No oath, no passport. It's quite simple. Or is it?
Published 18/08/2014 | 02:30
It's the age-old Irish story - a person leaves these shores, goes to a new country and falls in love with their new home. They respect the fact that this new country offered an opportunity that was obviously denied to them in the place of their birth and they want to pledge their allegiance to their new sanctuary by becoming a citizen.
Emer O'Toole is such a person. A self-described 'hairy feminist', she is an assistant professor of Irish performance studies at the School of Canadian Irish Studies at Concordia University, which must be nice.
But as she pointed out in the pages of The Guardian (where else? I hear you cry) last week, she is unhappy about the prospect of taking Canadian citizenship because she objects to the part of which requires her to declare: "I swear (or affirm) that I will be faithful and bear true allegiance to Her Majesty Queen Elizabeth the Second, Queen of Canada . . . "
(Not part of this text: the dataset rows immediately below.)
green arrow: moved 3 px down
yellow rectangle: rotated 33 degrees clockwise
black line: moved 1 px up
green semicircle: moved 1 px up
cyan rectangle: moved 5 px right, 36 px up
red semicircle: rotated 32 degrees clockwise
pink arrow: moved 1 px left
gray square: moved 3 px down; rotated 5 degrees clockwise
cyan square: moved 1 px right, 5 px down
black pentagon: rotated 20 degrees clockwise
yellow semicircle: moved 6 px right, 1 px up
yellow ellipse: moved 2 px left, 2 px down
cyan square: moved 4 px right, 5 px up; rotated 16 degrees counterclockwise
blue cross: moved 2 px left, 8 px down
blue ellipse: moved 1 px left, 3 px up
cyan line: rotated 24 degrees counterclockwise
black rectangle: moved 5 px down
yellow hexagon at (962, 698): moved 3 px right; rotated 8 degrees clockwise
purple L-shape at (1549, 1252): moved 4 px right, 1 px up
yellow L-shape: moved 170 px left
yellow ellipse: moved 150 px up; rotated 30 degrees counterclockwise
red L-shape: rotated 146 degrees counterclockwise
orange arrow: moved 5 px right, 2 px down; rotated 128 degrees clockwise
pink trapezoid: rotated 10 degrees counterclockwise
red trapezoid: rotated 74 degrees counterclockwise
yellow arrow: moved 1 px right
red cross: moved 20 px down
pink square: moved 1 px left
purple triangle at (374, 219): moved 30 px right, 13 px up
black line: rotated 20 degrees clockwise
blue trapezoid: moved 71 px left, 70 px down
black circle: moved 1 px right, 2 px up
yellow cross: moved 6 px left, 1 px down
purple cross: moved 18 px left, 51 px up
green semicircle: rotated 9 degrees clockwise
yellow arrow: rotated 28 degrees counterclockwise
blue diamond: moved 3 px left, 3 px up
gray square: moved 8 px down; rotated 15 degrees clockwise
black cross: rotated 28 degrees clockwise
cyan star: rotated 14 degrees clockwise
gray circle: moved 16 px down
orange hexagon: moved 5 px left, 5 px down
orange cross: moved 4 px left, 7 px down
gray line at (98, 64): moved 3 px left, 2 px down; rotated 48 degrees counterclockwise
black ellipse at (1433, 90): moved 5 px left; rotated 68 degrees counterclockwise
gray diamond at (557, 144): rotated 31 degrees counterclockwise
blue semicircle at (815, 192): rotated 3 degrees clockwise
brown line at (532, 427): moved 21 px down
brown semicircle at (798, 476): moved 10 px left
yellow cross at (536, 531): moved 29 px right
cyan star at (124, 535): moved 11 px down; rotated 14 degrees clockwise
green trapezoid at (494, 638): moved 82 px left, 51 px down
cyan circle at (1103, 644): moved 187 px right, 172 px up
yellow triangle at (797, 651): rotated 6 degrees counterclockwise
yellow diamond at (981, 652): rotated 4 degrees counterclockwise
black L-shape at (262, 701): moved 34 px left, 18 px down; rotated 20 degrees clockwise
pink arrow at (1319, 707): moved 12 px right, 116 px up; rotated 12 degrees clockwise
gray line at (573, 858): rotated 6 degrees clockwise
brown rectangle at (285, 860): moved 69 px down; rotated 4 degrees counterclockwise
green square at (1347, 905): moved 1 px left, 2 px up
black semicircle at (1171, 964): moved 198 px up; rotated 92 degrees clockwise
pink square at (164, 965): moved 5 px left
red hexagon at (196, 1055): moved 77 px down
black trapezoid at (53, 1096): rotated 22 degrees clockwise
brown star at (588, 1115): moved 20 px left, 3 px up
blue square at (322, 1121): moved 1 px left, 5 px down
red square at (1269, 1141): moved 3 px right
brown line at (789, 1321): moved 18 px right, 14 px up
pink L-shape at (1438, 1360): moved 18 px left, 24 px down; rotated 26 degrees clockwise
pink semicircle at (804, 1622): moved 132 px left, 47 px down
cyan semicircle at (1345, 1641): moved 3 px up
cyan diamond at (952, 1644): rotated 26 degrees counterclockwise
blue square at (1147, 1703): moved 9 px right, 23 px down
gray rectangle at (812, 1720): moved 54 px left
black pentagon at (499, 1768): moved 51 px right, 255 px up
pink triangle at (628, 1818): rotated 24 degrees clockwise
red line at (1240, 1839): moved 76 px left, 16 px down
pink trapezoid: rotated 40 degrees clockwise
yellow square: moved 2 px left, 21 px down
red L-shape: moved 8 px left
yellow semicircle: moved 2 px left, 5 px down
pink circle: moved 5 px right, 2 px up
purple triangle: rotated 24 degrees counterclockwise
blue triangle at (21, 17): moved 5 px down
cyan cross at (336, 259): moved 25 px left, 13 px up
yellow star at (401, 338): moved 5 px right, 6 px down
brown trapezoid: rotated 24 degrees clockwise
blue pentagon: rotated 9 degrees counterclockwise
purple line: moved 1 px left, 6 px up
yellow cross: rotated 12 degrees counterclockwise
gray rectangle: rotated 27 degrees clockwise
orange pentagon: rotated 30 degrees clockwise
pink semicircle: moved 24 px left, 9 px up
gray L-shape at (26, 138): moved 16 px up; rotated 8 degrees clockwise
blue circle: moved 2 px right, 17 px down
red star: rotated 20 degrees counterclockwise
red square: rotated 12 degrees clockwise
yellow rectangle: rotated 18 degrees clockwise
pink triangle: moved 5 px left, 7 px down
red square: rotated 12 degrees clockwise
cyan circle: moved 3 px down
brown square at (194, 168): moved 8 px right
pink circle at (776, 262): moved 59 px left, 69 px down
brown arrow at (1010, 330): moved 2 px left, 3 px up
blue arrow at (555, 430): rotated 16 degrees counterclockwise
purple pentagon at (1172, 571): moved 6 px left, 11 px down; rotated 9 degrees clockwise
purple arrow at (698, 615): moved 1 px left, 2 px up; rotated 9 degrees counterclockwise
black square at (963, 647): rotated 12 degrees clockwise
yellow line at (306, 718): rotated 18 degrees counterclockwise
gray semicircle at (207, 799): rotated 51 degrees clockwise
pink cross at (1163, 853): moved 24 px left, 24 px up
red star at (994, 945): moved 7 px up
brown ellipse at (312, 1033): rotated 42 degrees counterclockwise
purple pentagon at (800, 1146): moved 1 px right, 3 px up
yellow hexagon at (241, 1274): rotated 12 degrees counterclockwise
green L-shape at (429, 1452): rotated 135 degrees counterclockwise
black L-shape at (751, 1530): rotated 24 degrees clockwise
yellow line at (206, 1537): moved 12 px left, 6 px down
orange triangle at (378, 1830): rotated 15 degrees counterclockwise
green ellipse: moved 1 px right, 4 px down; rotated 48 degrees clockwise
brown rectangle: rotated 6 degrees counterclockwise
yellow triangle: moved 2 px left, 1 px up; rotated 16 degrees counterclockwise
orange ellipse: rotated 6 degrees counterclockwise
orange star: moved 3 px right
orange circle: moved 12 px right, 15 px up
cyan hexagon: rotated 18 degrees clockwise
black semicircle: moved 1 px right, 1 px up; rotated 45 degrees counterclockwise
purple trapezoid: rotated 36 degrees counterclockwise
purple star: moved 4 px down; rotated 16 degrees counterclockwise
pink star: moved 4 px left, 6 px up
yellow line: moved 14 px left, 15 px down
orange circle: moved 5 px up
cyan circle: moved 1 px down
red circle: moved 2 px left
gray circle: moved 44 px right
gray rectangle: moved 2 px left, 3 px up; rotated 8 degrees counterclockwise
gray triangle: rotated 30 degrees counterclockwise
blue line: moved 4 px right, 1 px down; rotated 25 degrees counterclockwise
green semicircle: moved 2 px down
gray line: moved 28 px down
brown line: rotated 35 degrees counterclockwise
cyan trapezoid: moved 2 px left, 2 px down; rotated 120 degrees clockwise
O'Toole has been living in Montreal for the last year and she graciously concedes that: "I'm impressed by the grassroots social movements. The arts scene mixes world-class talent with community feeling and flavour . . . "
But - and there's always a 'but' - she also argues that: "I want to be a citizen of Canada. But I don't want to swear an oath of allegiance to the queen. As a socialist, hereditary power is anathema to my conscience. As an Irish person I'm aware of the historical oppression of my people and culture by British imperialism."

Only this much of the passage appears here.